投稿: 古井戸 | 2008年5月 6日 (火) 00時03分

今読んでいる『失われた民主主義』でも、冒頭に古井戸さんが読まれている『アメリカの民主主義』の文章が引用されています。

アメリカ独立宣言、フランス人権宣言に見られる思想・・・自然権や革命権など・・・が現代に息づき形成される国民性。18世紀末といえば日本は江戸時代。。

19世紀初頭、若かりしトクビルが見た奴隷制度、・・・・・どう思っていたんでしょうねぇ~、アメリカの奴隷制廃止前に亡くなってますが、生きていたらどう感じたんでしょうねぇ~。

投稿: さくらスイッチ | 2008年5月 6日 (火) 21時03分

>トクビルは1937年だったか。。

あらら、。。1837年でした。

アメリカの民主政治、とは。。
http://lp.jiyu.net/tocqueville.htm

この本の冒頭で、アメリカ大陸にはインデアンがいたが、彼らに土地の所有権はない!!と言っている。理由は、定住生活をやっていないから。これはロックの所有論ですね。

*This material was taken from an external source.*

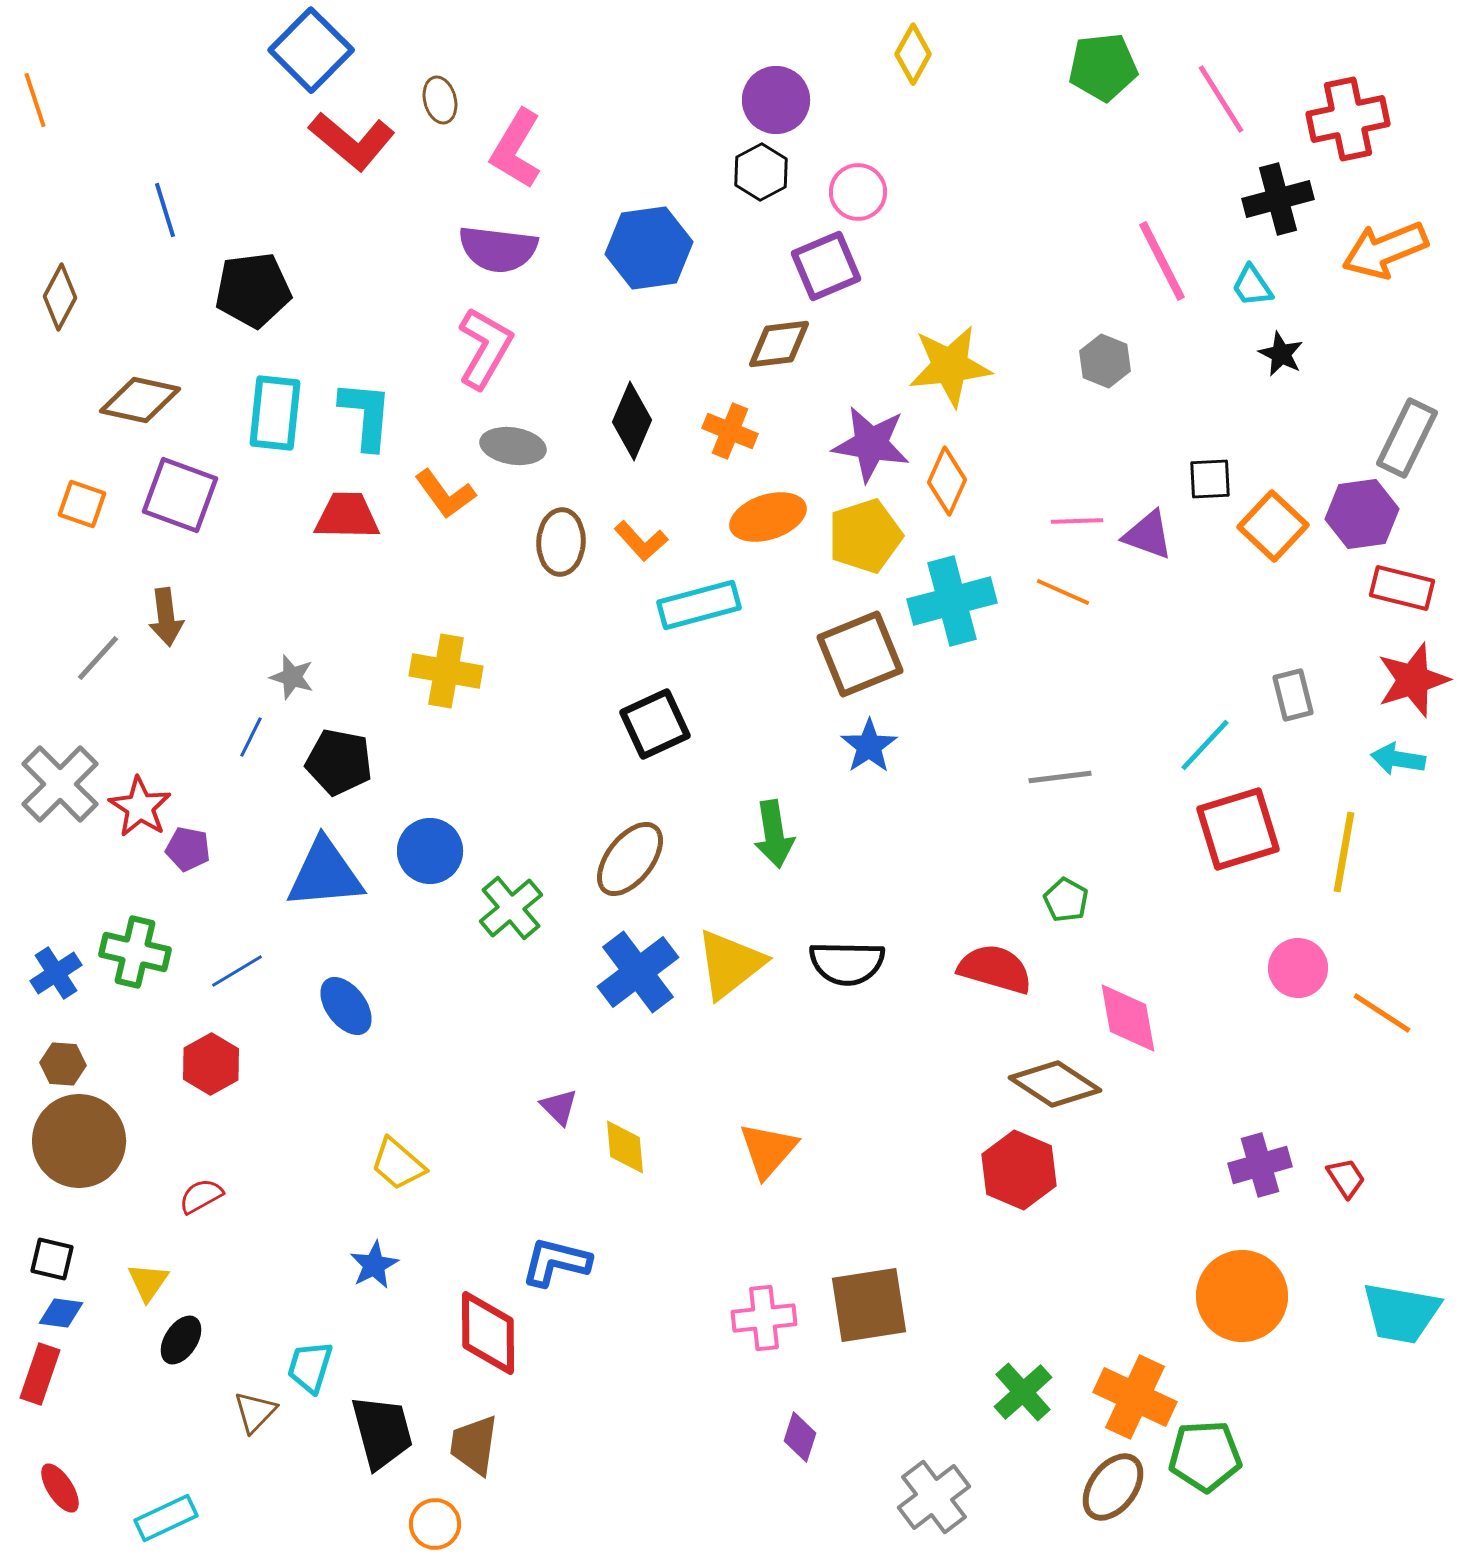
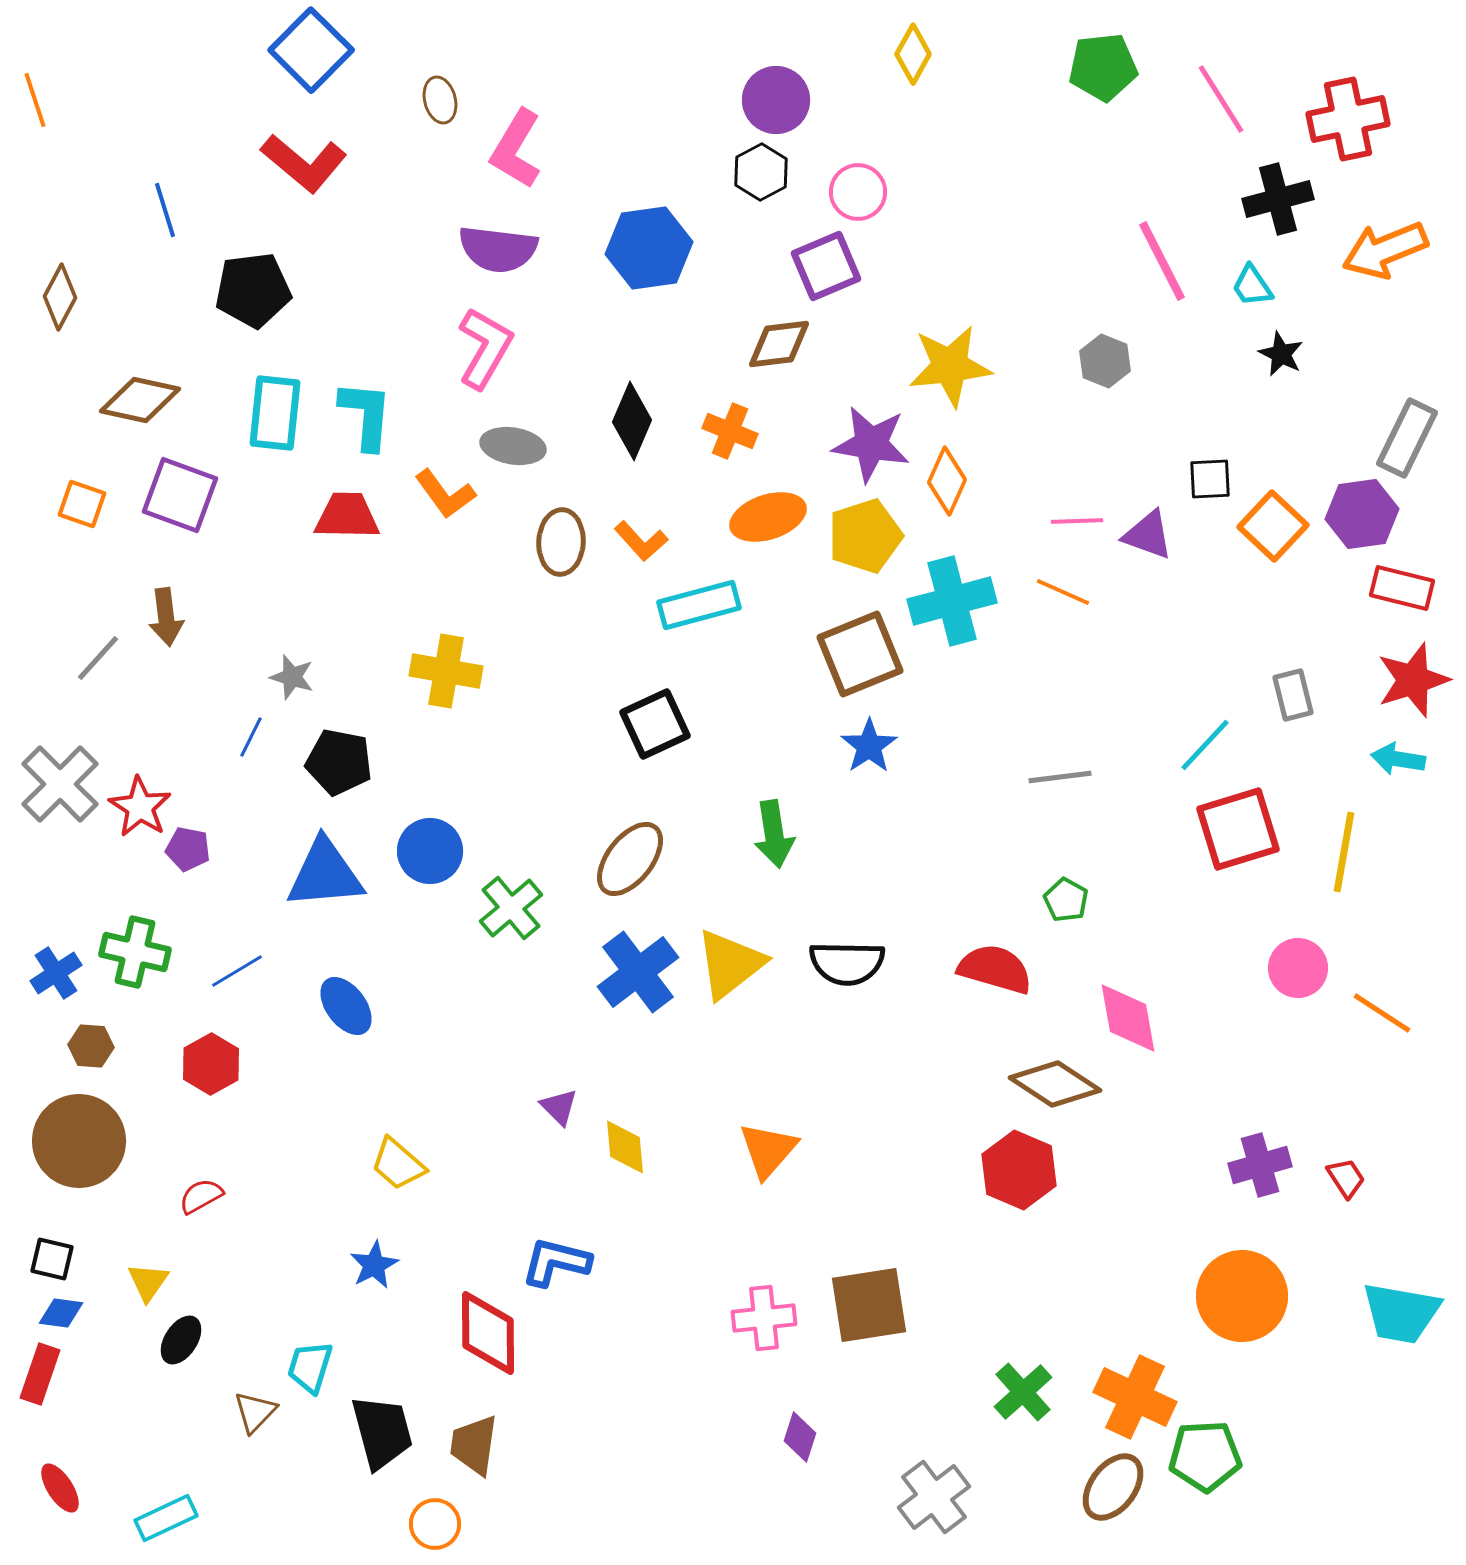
red L-shape at (352, 141): moved 48 px left, 22 px down
brown hexagon at (63, 1064): moved 28 px right, 18 px up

投稿: 古井戸 | 2008年5月 8日 (木) 10時36分

んふふ 本当に1937年だったら面白いかも。奴隷制も廃止されてるし。

トクビルが見たアメリカは、独立してから大きな戦争を経験してない国家だけど、1937年だったら南北戦争、第一次世界大戦と経験済みだから。。。少なくとも、戦争がアメリカ民主主義に及ぼす影響についての記述は変わりますよねぇ。。

アメリカは「長い60年代」に、黒人や黒人以外の少数民族など、マイノリティの人権や公益に関した社会運動を経験してますが、もしもその時代のアメリカを見ていたら、どう思ったでしょうねぇ。。

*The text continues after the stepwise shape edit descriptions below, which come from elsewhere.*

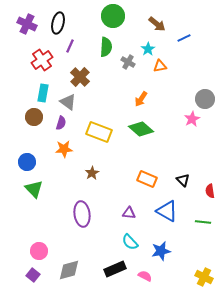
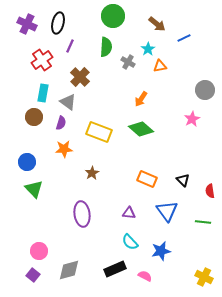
gray circle: moved 9 px up
blue triangle: rotated 25 degrees clockwise
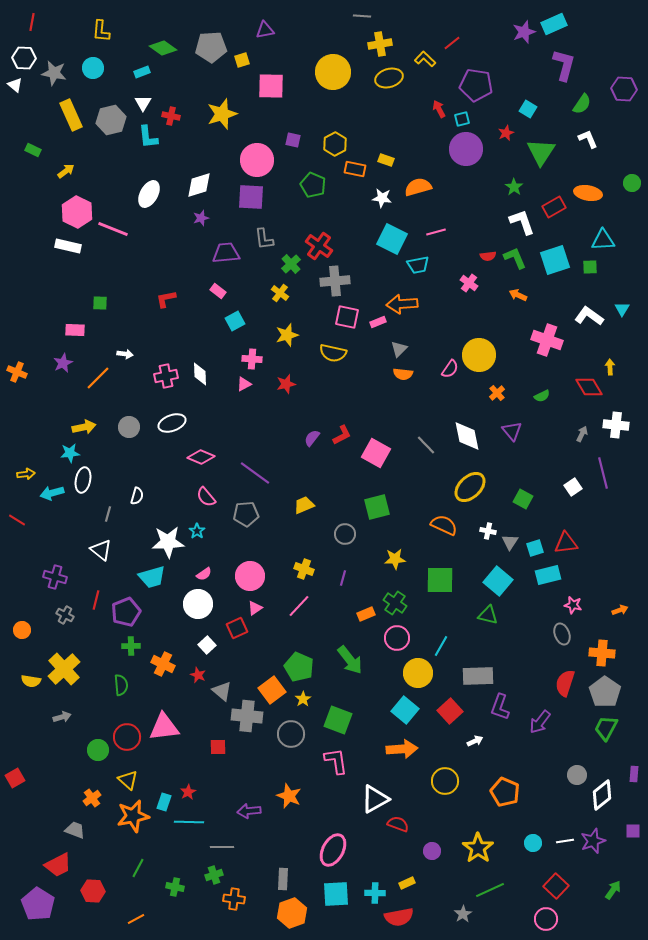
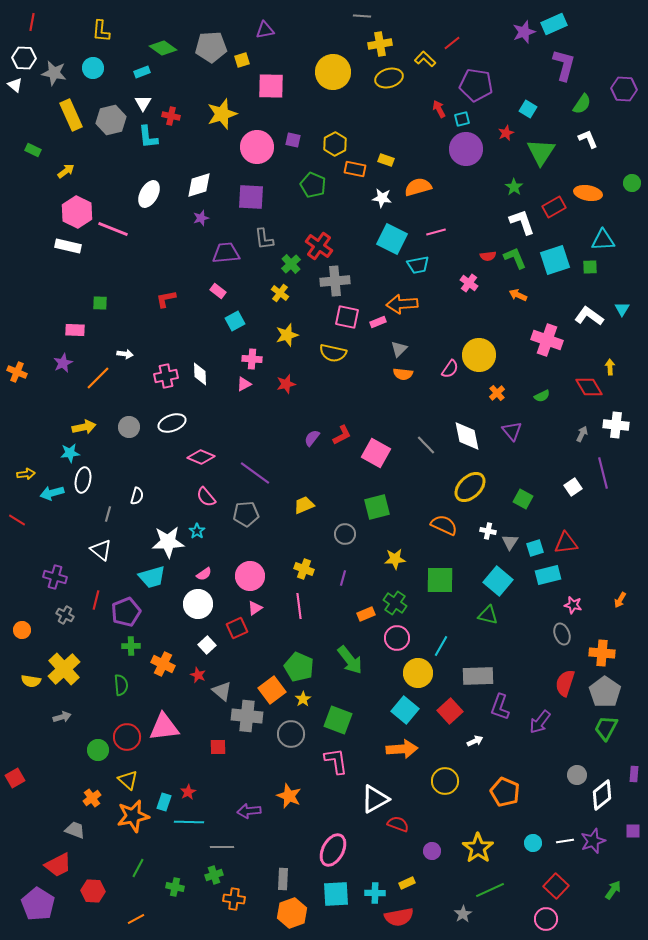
pink circle at (257, 160): moved 13 px up
pink line at (299, 606): rotated 50 degrees counterclockwise
orange arrow at (620, 610): moved 10 px up; rotated 140 degrees clockwise
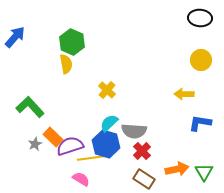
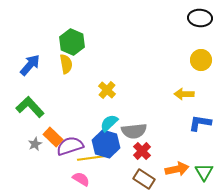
blue arrow: moved 15 px right, 28 px down
gray semicircle: rotated 10 degrees counterclockwise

もし1937年のアメリカだったら・・・「(戦争は別にして)ほら、言った通りだろ」、もし1960年代以降のアメリカだったら・・・「(人権は別にして)あれれ、長所が無くなっちゃうぞ」、もし21世紀のフランス外務大臣だったら・・・「自国の人権ジレンマをどうしたものか」、なぁんてね。的外れだったとしても想像するのは楽しいものです。